▸ **To do**:
Search the data for the string "Account" and copy each line where it turns up.

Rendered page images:
════════

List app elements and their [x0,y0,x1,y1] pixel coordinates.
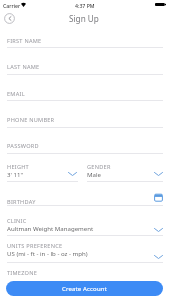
staticText: Male [87,170,101,178]
button[interactable] [0,136,169,161]
staticText: Carrier [3,2,21,9]
staticText: PHONE NUMBER [7,116,55,124]
staticText: HEIGHT [7,163,29,171]
staticText: US (mi - ft - in - lb - oz - mph) [7,249,88,257]
staticText: PASSWORD [7,142,39,150]
button[interactable] [0,57,169,82]
staticText: BIRTHDAY [7,198,36,206]
staticText: 4:37 PM [75,2,95,9]
staticText: EMAIL [7,90,25,98]
button[interactable] [0,158,84,182]
staticText: Sign Up [69,13,99,24]
button[interactable] [0,212,169,234]
staticText: UNITS PREFERENCE [7,242,63,250]
staticText: CLINIC [7,217,27,225]
staticText: 3' 11" [7,170,23,178]
button[interactable] [0,84,169,109]
staticText: TIMEZONE [7,269,38,277]
staticText: LAST NAME [7,63,40,71]
button[interactable] [0,239,169,261]
button[interactable] [0,110,169,135]
button[interactable] [0,31,169,56]
button[interactable] [0,193,169,209]
staticText: GENDER [87,163,111,171]
staticText: Aultman Weight Management [7,224,94,232]
button[interactable]: Create Account [6,281,163,296]
button[interactable] [84,158,169,182]
staticText: Create Account [62,285,107,293]
staticText: FIRST NAME [7,37,42,45]
button[interactable]: Back [1,10,18,27]
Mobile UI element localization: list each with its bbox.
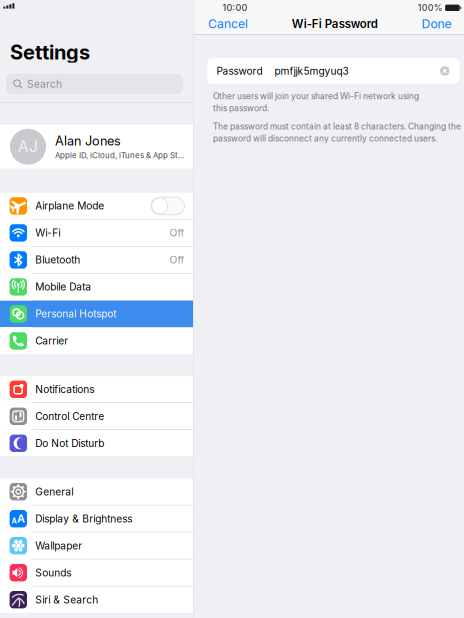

════════

▸ **Solved exercise**:
button[interactable]: Create Account [6,281,163,296]
staticText: Create Account [62,285,107,293]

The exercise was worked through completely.